In a note yesterday, JP Morgan’s economist Milo Gunasinghe said BNM’s announcement today highlighted economic growth improving from the second quarter onwards, while inflation is expected to average higher this year, partly due to base effect impacts on higher global oil prices.

“Given the anticipated economic recovery from 2Q21 onwards, the easing in loan repayments from the existing debt moratoria and targeted repayment measures, together with the risk of financial instability, we think BNM will likely stay on hold throughout 2021,” he said.

Meanwhile, OCBC Bank’s economist Wellian Wiranto said he no longer anticipates a rate cut by the central bank anytime soon, and the baseline scenario of some recovery coming through points towards the high possibility that the OPR would stay unchanged for the rest of the year.

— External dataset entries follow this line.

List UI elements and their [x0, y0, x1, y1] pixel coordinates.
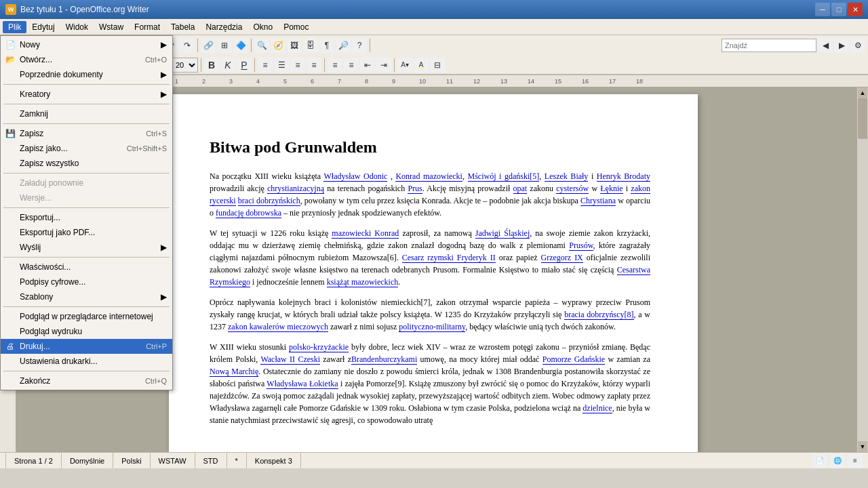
menu-widok[interactable]: Widok	[60, 21, 94, 33]
menu-templates[interactable]: Szablony ▶	[1, 289, 172, 304]
show-draw-button[interactable]: 🔷	[233, 38, 248, 53]
menu-sign[interactable]: Podpisy cyfrowe...	[1, 274, 172, 289]
menu-saveas[interactable]: Zapisz jako... Ctrl+Shift+S	[1, 141, 172, 156]
find-input[interactable]	[722, 39, 816, 52]
hyperlink-button[interactable]: 🔗	[201, 38, 216, 53]
link-opat[interactable]: opat	[513, 184, 528, 194]
scroll-track[interactable]	[858, 98, 867, 441]
link-konrad[interactable]: Konrad mazowiecki	[395, 171, 462, 182]
minimize-button[interactable]: ─	[815, 3, 830, 16]
align-left-button[interactable]: ≡	[258, 58, 273, 73]
menu-plik[interactable]: Plik	[3, 21, 26, 33]
link-waclaw[interactable]: Wacław II Czeski	[260, 354, 320, 365]
redo-button[interactable]: ↷	[180, 38, 195, 53]
menu-exportpdf[interactable]: Eksportuj jako PDF...	[1, 225, 172, 240]
list-ordered-button[interactable]: ≡	[344, 58, 359, 73]
menu-new[interactable]: 📄 Nowy ▶	[1, 37, 172, 52]
navigator-button[interactable]: 🧭	[271, 38, 285, 53]
menu-printer-settings[interactable]: Ustawienia drukarki...	[1, 354, 172, 369]
link-wladyslaw[interactable]: Władysław Odonic	[323, 171, 387, 182]
link-brandenburczycy[interactable]: Brandenburczykami	[351, 354, 417, 365]
link-cystersi[interactable]: cystersów	[556, 184, 589, 194]
list-unordered-button[interactable]: ≡	[328, 58, 342, 73]
find-toolbar-button[interactable]: 🔍	[254, 38, 269, 53]
indent-increase-button[interactable]: ⇥	[376, 58, 391, 73]
link-ksiazat[interactable]: książąt mazowieckich	[327, 277, 399, 287]
menu-saveall[interactable]: Zapisz wszystko	[1, 156, 172, 171]
link-stosunki[interactable]: polsko-krzyżackie	[289, 342, 349, 352]
menu-wstaw[interactable]: Wstaw	[94, 21, 129, 33]
vertical-scrollbar[interactable]: ▲ ▼	[857, 87, 868, 452]
find-prev-button[interactable]: ◀	[818, 38, 833, 53]
link-dzielnice[interactable]: dzielnice	[583, 403, 612, 413]
gallery-button[interactable]: 🖼	[287, 38, 302, 53]
link-lokietek[interactable]: Władysława Łokietka	[267, 379, 338, 389]
view-outline-button[interactable]: ≡	[848, 453, 863, 468]
menu-format[interactable]: Format	[129, 21, 165, 33]
view-web-button[interactable]: 🌐	[830, 453, 845, 468]
link-mazowiecki[interactable]: mazowiecki Konrad	[332, 228, 399, 239]
align-justify-button[interactable]: ≡	[307, 58, 321, 73]
link-prus[interactable]: Prus	[408, 184, 422, 194]
font-color-button[interactable]: A	[414, 58, 429, 73]
menu-okno[interactable]: Okno	[248, 21, 278, 33]
link-sojusz[interactable]: polityczno-militarny	[399, 322, 465, 332]
find-next-button[interactable]: ▶	[834, 38, 849, 53]
view-normal-button[interactable]: 📄	[812, 453, 827, 468]
link-chrystian[interactable]: Chrystiana	[580, 196, 616, 206]
link-zakon-miecz[interactable]: zakon kawalerów mieczowych	[228, 322, 328, 332]
link-cesarz[interactable]: Cesarz rzymski Fryderyk II	[402, 253, 496, 263]
font-size-select[interactable]: 20	[171, 58, 198, 73]
menu-wizards[interactable]: Kreatory ▶	[1, 87, 172, 102]
highlight-button[interactable]: A▾	[397, 58, 412, 73]
link-grzegorz[interactable]: Grzegorz IX	[541, 253, 583, 263]
link-chrystianizacja[interactable]: chrystianizacyjną	[267, 184, 324, 194]
datasource-button[interactable]: 🗄	[303, 38, 318, 53]
link-pomorze[interactable]: Pomorze Gdańskie	[542, 354, 605, 365]
link-jadwiga[interactable]: Jadwigi Śląskiej	[475, 228, 530, 239]
zoom-button[interactable]: 🔎	[336, 38, 351, 53]
align-center-button[interactable]: ☰	[274, 58, 289, 73]
menu-props[interactable]: Właściwości...	[1, 260, 172, 274]
link-fundacja[interactable]: fundację dobrowska	[216, 208, 281, 218]
menu-recent[interactable]: Poprzednie dokumenty ▶	[1, 67, 172, 82]
insert-mode-status[interactable]: WSTAW	[151, 453, 195, 468]
menu-print[interactable]: 🖨 Drukuj... Ctrl+P	[1, 339, 172, 354]
link-msciwoj[interactable]: Mściwój i gdański[5]	[468, 171, 540, 182]
underline-button[interactable]: P	[237, 58, 252, 73]
scroll-up-button[interactable]: ▲	[858, 87, 867, 98]
table-button[interactable]: ⊞	[217, 38, 232, 53]
menu-export[interactable]: Eksportuj...	[1, 210, 172, 225]
menu-narzedzia[interactable]: Narzędzia	[200, 21, 248, 33]
menu-send[interactable]: Wyślij ▶	[1, 240, 172, 255]
bold-button[interactable]: B	[204, 58, 219, 73]
link-henryk[interactable]: Henryk Brodaty	[597, 171, 650, 182]
menu-open[interactable]: 📂 Otwórz... Ctrl+O	[1, 52, 172, 67]
scroll-down-button[interactable]: ▼	[858, 441, 867, 452]
link-bracia[interactable]: braci dobrzyńskich	[238, 196, 300, 206]
menu-pomoc[interactable]: Pomoc	[278, 21, 314, 33]
scroll-thumb[interactable]	[858, 98, 867, 139]
link-lekno[interactable]: Łęknie	[600, 184, 623, 194]
menu-edytuj[interactable]: Edytuj	[26, 21, 60, 33]
find-options-button[interactable]: ⚙	[850, 38, 865, 53]
menu-exit[interactable]: Zakończ Ctrl+Q	[1, 373, 172, 388]
help-button[interactable]: ?	[352, 38, 367, 53]
menu-close[interactable]: Zamknij	[1, 106, 172, 121]
align-right-button[interactable]: ≡	[290, 58, 305, 73]
menu-print-preview[interactable]: Podgląd wydruku	[1, 324, 172, 339]
link-bracia-dobrzynski[interactable]: bracia dobrzyńscy[8]	[564, 310, 633, 320]
border-button[interactable]: ⊟	[430, 58, 445, 73]
menu-preview-web[interactable]: Podgląd w przeglądarce internetowej	[1, 309, 172, 324]
link-nowa-marchia[interactable]: Nową Marchię	[210, 367, 258, 377]
close-button[interactable]: ✕	[848, 3, 863, 16]
indent-decrease-button[interactable]: ⇤	[360, 58, 375, 73]
link-prusow[interactable]: Prusów	[569, 241, 593, 251]
menu-tabela[interactable]: Tabela	[165, 21, 200, 33]
link-leszek[interactable]: Leszek Biały	[545, 171, 589, 182]
italic-button[interactable]: K	[220, 58, 235, 73]
menu-save[interactable]: 💾 Zapisz Ctrl+S	[1, 126, 172, 141]
maximize-button[interactable]: □	[831, 3, 846, 16]
nonprint-button[interactable]: ¶	[319, 38, 334, 53]
link-cesarstwo[interactable]: Cesarstwa Rzymskiego	[210, 265, 650, 287]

“To us, the BNM’s thinking at this point appears to be: Growth is ticking up enough and hence, there is less need for more easing, and the potential of global financial market volatility has gone up – even if only slightly – so why risk it?” he said.

UOB Global Economics and Markets Research’s senior economist Julia Goh and economist Loke Siew Ting also concurred with Wiranto’s predictions on the OPR.

“Although BNM continued to highlight potential downside risks and reiterated that future monetary decisions will be data dependent, we think that today’s assessment painted a less negative outlook compared to the previous assessment in January,” they said in a note.

Despite expectations of further improvements in the second half, they believe underlying economic conditions are unlikely to warrant any rate adjustments this year.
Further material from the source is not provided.